A Polícia Civil de Sergipe, em parceria com polícias de todo o país, cumpriu mandados e prendeu 17 suspeitos. A operação, coordenada pelo Ministério da Justiça e pelo Ciberlab, mira golpes digitais e estelionatos.
A Polícia Civil de Sergipe participa, de forma articulada com corporações de todo o país, da Operação Fraude Zero, que tem como foco a localização e a captura de pessoas investigadas ou condenadas por crimes de estelionato e fraudes associadas.
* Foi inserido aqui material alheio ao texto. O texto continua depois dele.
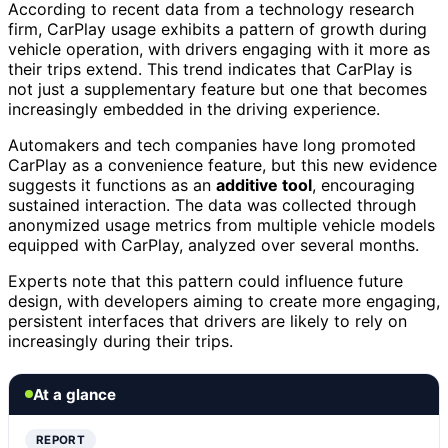
According to recent data from a technology research
firm, CarPlay usage exhibits a pattern of growth during
vehicle operation, with drivers engaging with it more as
their trips extend. This trend indicates that CarPlay is
not just a supplementary feature but one that becomes
increasingly embedded in the driving experience.
Automakers and tech companies have long promoted
CarPlay as a convenience feature, but this new evidence
suggests it functions as an
additive tool
, encouraging
sustained interaction. The data was collected through
anonymized usage metrics from multiple vehicle models
equipped with CarPlay, analyzed over several months.
Experts note that this pattern could influence future
design, with developers aiming to create more engaging,
persistent interfaces that drivers are likely to rely on
increasingly during their trips.
At a glance
REPORT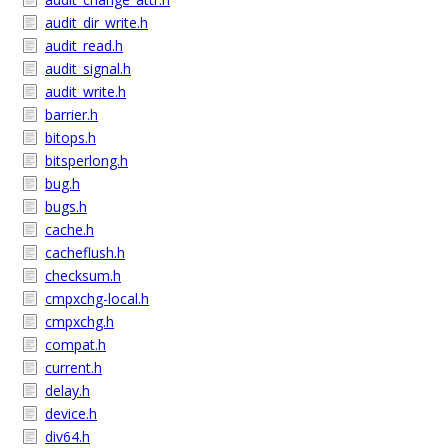
audit_dir_write.h
audit_read.h
audit_signal.h
audit_write.h
barrier.h
bitops.h
bitsperlong.h
bug.h
bugs.h
cache.h
cacheflush.h
checksum.h
cmpxchg-local.h
cmpxchg.h
compat.h
current.h
delay.h
device.h
div64.h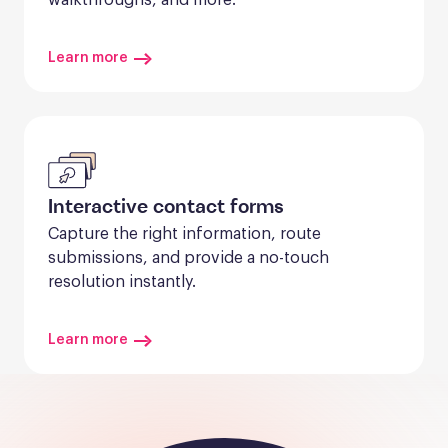
Learn more
Interactive contact forms
Capture the right information, route 
submissions, and provide a no-touch 
resolution instantly.
Learn more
A iniciativa, coordenada pelo Ministério da Justiça e Segurança Pública por meio do Ciberlab, reúne Secretarias de Segurança Pública, polícias civis e militares das 27 unidades da federação em um esforço simultâneo contra golpes que ganham espaço no ambiente digital.
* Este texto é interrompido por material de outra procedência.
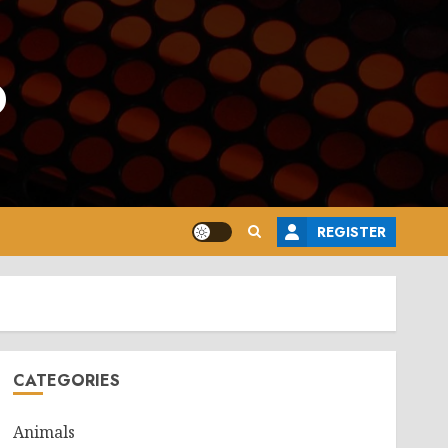
o
REGISTER
CATEGORIES
Animals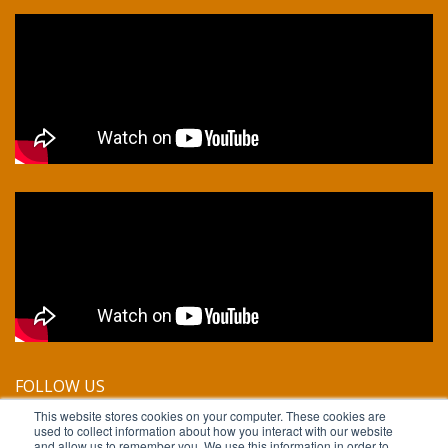
FOLLOW US
This website stores cookies on your computer. These cookies are
used to collect information about how you interact with our website
and allow us to remember you. We use this information in order to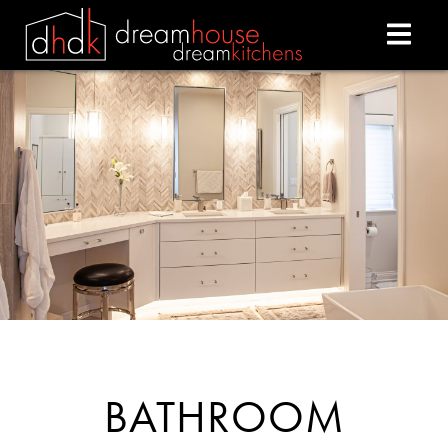
BATHROOM REMODELI
BATHROOM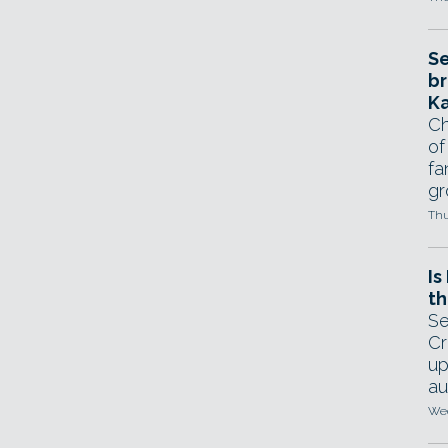
Se
br
Ka
Ch
of
fa
gr
Thu
Is
th
Se
Cr
up
au
Wed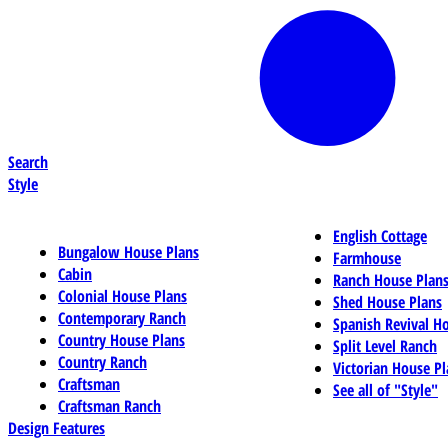
Search
Style
English Cottage
Bungalow House Plans
Farmhouse
Cabin
Ranch House Plan
Colonial House Plans
Shed House Plans
Contemporary Ranch
Spanish Revival H
Country House Plans
Split Level Ranch
Country Ranch
Victorian House Pl
Craftsman
See all of "Style"
Craftsman Ranch
Design Features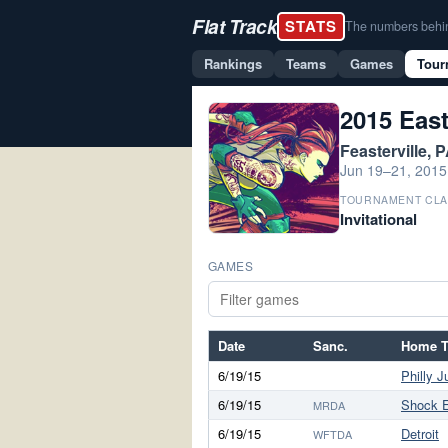
Flat Track
STATS
The numbers behind 
Rankings
Teams
Games
Tour
2015 Eas
Feasterville, 
Jun 19–21, 2015
TOURNAMENT CLA
Invitational
GAMES
Date
Sanc.
Home 
6/19/15
Philly J
6/19/15
Shock 
MRDA
6/19/15
Detroit
WFTDA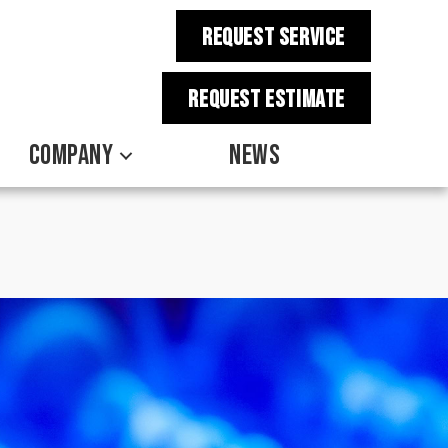
REQUEST SERVICE
REQUEST estimate
COMPANY
NEWS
Lançada em 13 de julho de 2026, após reunião nacional de alinhamento estratégico, a operação atua no cumprimento do maior número possível de mandados de prisão relacionados a fraudes financeiras e cibernéticas. O trabalho integrado reforça a repressão a organizações criminosas especializadas em enganar consumidores, desviar recursos de empresas e invadir sistemas para obter vantagens ilícitas.
Em Sergipe, equipes do Departamento de Crimes contra o Patrimônio (Depatri) e de delegacias especializadas vêm realizando diligências diárias. Até o momento, 17 pessoas foram presas em diferentes regiões do estado, todas com mandados expedidos pelo Poder Judiciário por envolvimento em estelionato, falsidade documental ou crimes conexos. Com esse resultado, Sergipe aparece em primeiro lugar no índice nacional de efetividade, alcançando 54,8% de cumprimento entre os alvos estabelecidos – melhor desempenho entre as 27 unidades participantes.
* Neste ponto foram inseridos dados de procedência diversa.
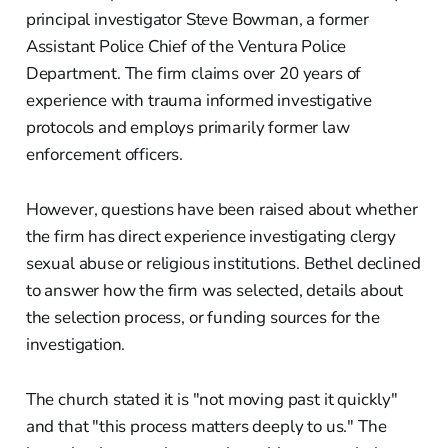
principal investigator Steve Bowman, a former
Assistant Police Chief of the Ventura Police
Department. The firm claims over 20 years of
experience with trauma informed investigative
protocols and employs primarily former law
enforcement officers.
However, questions have been raised about whether
the firm has direct experience investigating clergy
sexual abuse or religious institutions. Bethel declined
to answer how the firm was selected, details about
the selection process, or funding sources for the
investigation.
The church stated it is "not moving past it quickly"
and that "this process matters deeply to us." The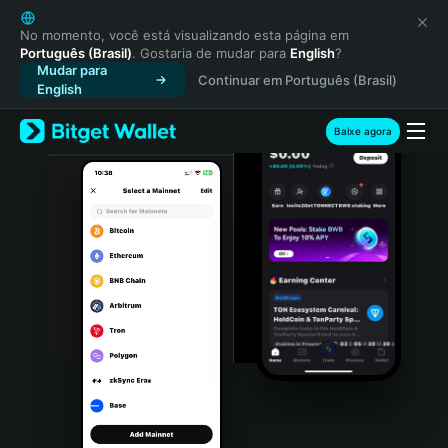
English
日本語
No momento, você está visualizando esta página em
Português (Brasil)
. Gostaria de mudar para
English
?
Tiếng Việt
Mudar para
Continuar em Português (Brasil)
Русский
English
Español (Latinoamérica)
Türkçe
Baixe agora
Italiano
Français
Deutsch
简体中文
繁體中文
Português (Portugal)
Bahasa Indonesia
ภาษาไทย
हिन्दी
বাংলা
Español
Português (Brasil)
Español (Argentina)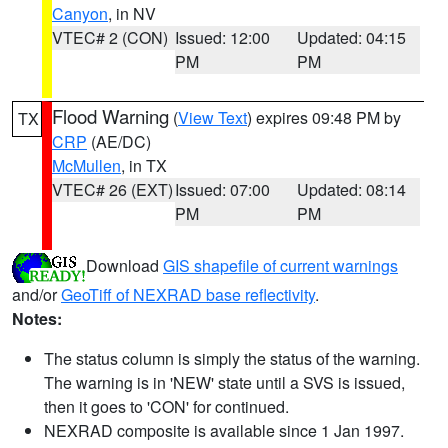
Canyon
, in NV
VTEC# 2 (CON)
Issued: 12:00
Updated: 04:15
PM
PM
Flood Warning
(
View Text
) expires 09:48 PM by
TX
CRP
(AE/DC)
McMullen
, in TX
VTEC# 26 (EXT)
Issued: 07:00
Updated: 08:14
PM
PM
Download
GIS shapefile of current warnings
and/or
GeoTiff of NEXRAD base reflectivity
.
Notes:
The status column is simply the status of the warning.
The warning is in 'NEW' state until a SVS is issued,
then it goes to 'CON' for continued.
NEXRAD composite is available since 1 Jan 1997.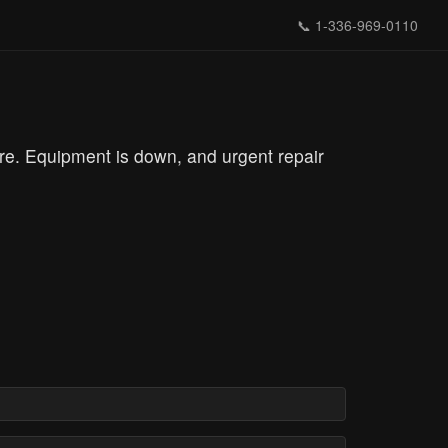
📞
1-336-969-0110
re. Equipment is down, and urgent repair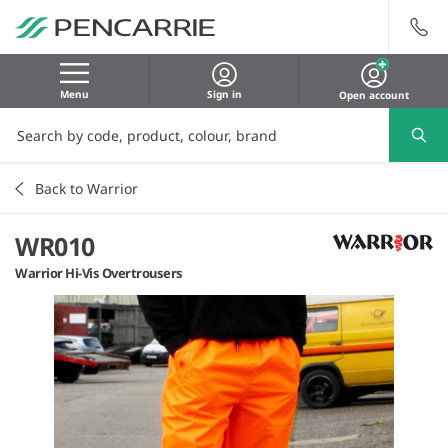
Menu
Sign in
Open account
Back to Warrior
WR010
Warrior Hi-Vis Overtrousers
O levantamento estatístico considera a proporção entre mandados expedidos e efetivamente cumpridos. Na prática, o índice se traduz em menos vítimas, já que muitos dos investigados atuavam em golpes de cartão de crédito, pirâmides financeiras digitais e falsos investimentos. Além das prisões, as equipes apreendem aparelhos celulares, computadores e documentos, materiais que devem subsidiar novos inquéritos e identificar cúmplices ainda em liberdade.
Segundo o corpo investigativo, a troca de informações em tempo real e o uso de softwares de análise de dados favorecem a localização rápida dos alvos. A base de dados compartilhada inclui nomes, fotos, histórico de atuação criminosa e boletins de ocorrência registrados em vários estados. Esse cruzamento permite que suspeitos que mudam de domicílio para escapar da Justiça sejam encontrados em poucas horas.
O delegado André Baronto, diretor do Depatri, parabeniza o Ciberlab pela coordenação da iniciativa e ressalta a necessidade de união entre as forças de segurança estaduais. De acordo com ele, a tecnologia empregada na operação é decisiva para reduzir o impacto financeiro dos golpes e aumentar a responsabilização dos autores.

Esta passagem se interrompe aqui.